When did you fall in love with poetry?
I once heard Jimmy Santiago Baca read. He discovered poetry in jail. He was learning to read, found poetry, and became a poet himself.
My friend, the poet Svea Barrett, says that poetry saved her during a difficult time in her life.
I fell in love on the floor of my brother's bedroom, on a sunny day in the late 1970s. My youngest brother was an infant and I was eight. Was he sleeping or playing quietly? Maybe he wasn't in the room at all. A copy of Robert Louis Stevenson's A Child's Garden of Verses sat in my lap.
We had plenty of books. I was familiar with nursery rhymes and books like The Big Orange Splot and Fortunately were family favorites. We also loved the Mr. Men series, which we'd brought back from trips to my mother's native England (you couldn't get them in the U.S. back then).
I loved books, but this was different. On this day, I had an experience. Like an epiphany.
|This illustration looks vaguely familiar.
How do you like to go up in a swing,
Up in the air so blue?
Oh, I do think it the pleasantest thing
Ever a child can do!
Up in the air and over the wall,
Till I can see so wide,
Rivers and trees and cattle and all
Over the countryside—
Till I look down on the garden green,
Down on the roof so brown—
Up in the air I go flying again,
Up in the air and down!
The weird thing was, I knew that place. My grandparents had a big house on the outskirts of a small Nottinghamshire village. We visited once a year. I had "my own" bedroom in their house. And from that bedroom's high window, I could literally look "over the wall,/ Till I can see so wide,/ Rivers and trees and cattle and all/ Over the countryside."

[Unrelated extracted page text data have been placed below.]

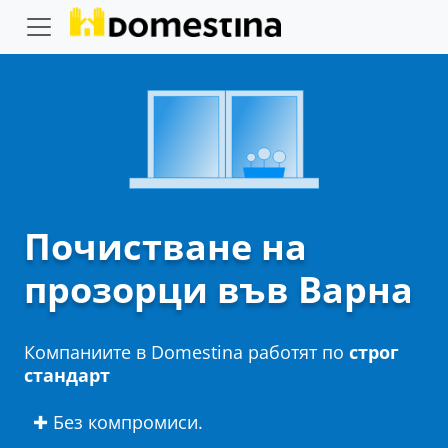
Почистване на
прозорци във Варна
Компаниите в Domestina работят по
строг
стандарт
✚ Без компромиси.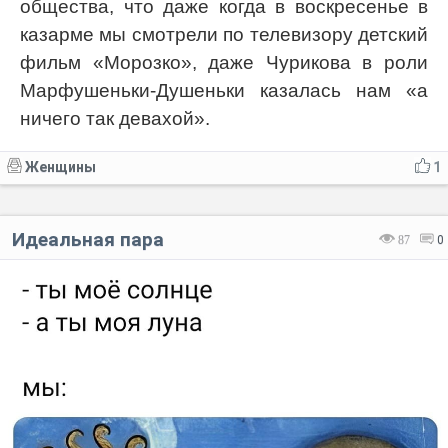
общества, что даже когда в воскресенье в
казарме мы смотрели по телевизору детский
фильм «Морозко», даже Чурикова в роли
Марфушеньки-Душеньки казалась нам «а
ничего так девахой».
Женщины
1
Идеальная пара
87
0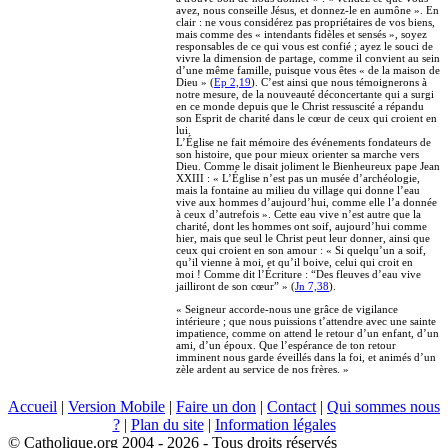
avez, nous conseille Jésus, et donnez-le en aumône ». En
clair : ne vous considérez pas propriétaires de vos biens,
mais comme des « intendants fidèles et sensés », soyez
responsables de ce qui vous est confié ; ayez le souci de
vivre la dimension de partage, comme il convient au sein
d’une même famille, puisque vous êtes « de la maison de
Dieu » (
Ep 2,19
). C’est ainsi que nous témoignerons à
notre mesure, de la nouveauté déconcertante qui a surgi
en ce monde depuis que le Christ ressuscité a répandu
son Esprit de charité dans le cœur de ceux qui croient en
lui.
L’Église ne fait mémoire des événements fondateurs de
son histoire, que pour mieux orienter sa marche vers
Dieu. Comme le disait joliment le Bienheureux pape Jean
XXIII : « L’Église n’est pas un musée d’archéologie,
mais la fontaine au milieu du village qui donne l’eau
vive aux hommes d’aujourd’hui, comme elle l’a donnée
à ceux d’autrefois ». Cette eau vive n’est autre que la
charité, dont les hommes ont soif, aujourd’hui comme
hier, mais que seul le Christ peut leur donner, ainsi que
ceux qui croient en son amour : « Si quelqu’un a soif,
qu’il vienne à moi, et qu’il boive, celui qui croit en
moi ! Comme dit l’Écriture : “Des fleuves d’eau vive
jailliront de son cœur” » (
Jn 7,38
).
« Seigneur accorde-nous une grâce de vigilance
intérieure ; que nous puissions t’attendre avec une sainte
impatience, comme on attend le retour d’un enfant, d’un
ami, d’un époux. Que l’espérance de ton retour
imminent nous garde éveillés dans la foi, et animés d’un
zèle ardent au service de nos frères. »
Accueil
|
Version Mobile
|
Faire un don
|
Contact
|
Qui sommes nous
?
|
Plan du site
|
Information légales
© Catholique.org 2004 - 2026 - Tous droits réservés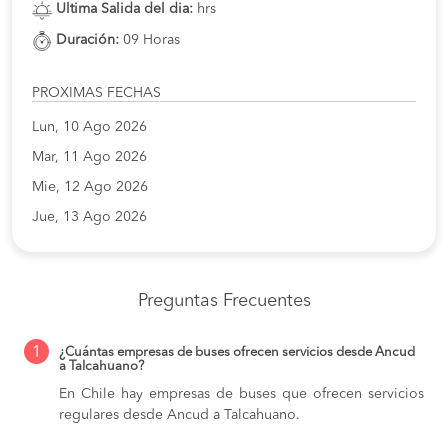
Ultima Salida del dia:
hrs
Duración:
09 Horas
PROXIMAS FECHAS
Lun, 10 Ago 2026
Mar, 11 Ago 2026
Mie, 12 Ago 2026
Jue, 13 Ago 2026
Preguntas Frecuentes
1
¿Cuántas empresas de buses ofrecen servicios desde Ancud
a Talcahuano?
En Chile hay empresas de buses que ofrecen servicios
regulares desde Ancud a Talcahuano.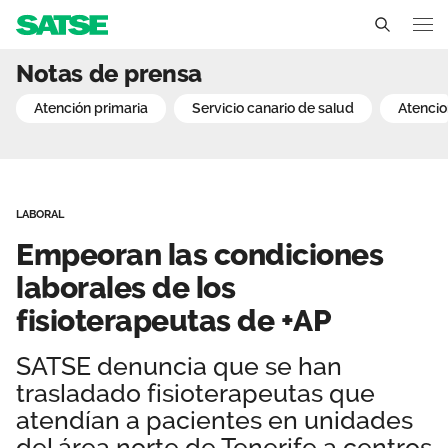
Empeoran las condiciones
Notas de prensa
Canarias
atención primaria
servicio canario de salud
atenci
Conócenos
Un sindicato profesional e independiente
Nuestro trabajo
LABORAL
Delegados Sindicales
Ámbitos de negociación
Qué ofrecemos
Empeoran las condiciones
Estructura organizativa
Secciones sindicales
laborales de los
Actualidad
fisioterapeutas de +AP
Transparencia
Servicios
Sala de prensa
Contáctanos
SATSE denuncia que se han
Ventajas
Noticias
trasladado fisioterapeutas que
atendían a pacientes en unidades
Espacio profesional
del área norte de Tenerife a centros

I remember, I couldn't stop staring at the picture in my book. That someone could describe this place that was special to me. In that moment, I was in our house in New Jersey, but I could see the landscape of far away England. I read the words again and felt the swinging motion in the rhythm. I could picture myself on that swing, high up, looking at the farms and fields surrounding my grandparents' house. I could picture myself coming down -- the brown brick of the house, my grandmother's rock garden beyond the kitchen window.
I think that I have loved poetry ever since. My next big crush was Edgar Allan Poe. Then William Carlos Williams. All along, I kept writing.
A high school field trip to the first Geraldine R. Dodge Poetry Festival sealed the deal. There, I was introduced to modern poets like Sonia Sanchez. The first poet I heard on that trip was Galway Kinnell, reading in a small church. The early light shone on him as he read -- I felt transported.
I love sharing poetry with children. I never know which poem is going to spark a light in which kid. (My daughter is partial to Calef Brown, particularly his poem "Olf," about a terrible -- as in not very good at his job -- pirate.)
What about you? Do you remember your first poetry epiphany, when the art form grabbed your heart and wouldn't let go?
|Poetry makes me feel like this guy.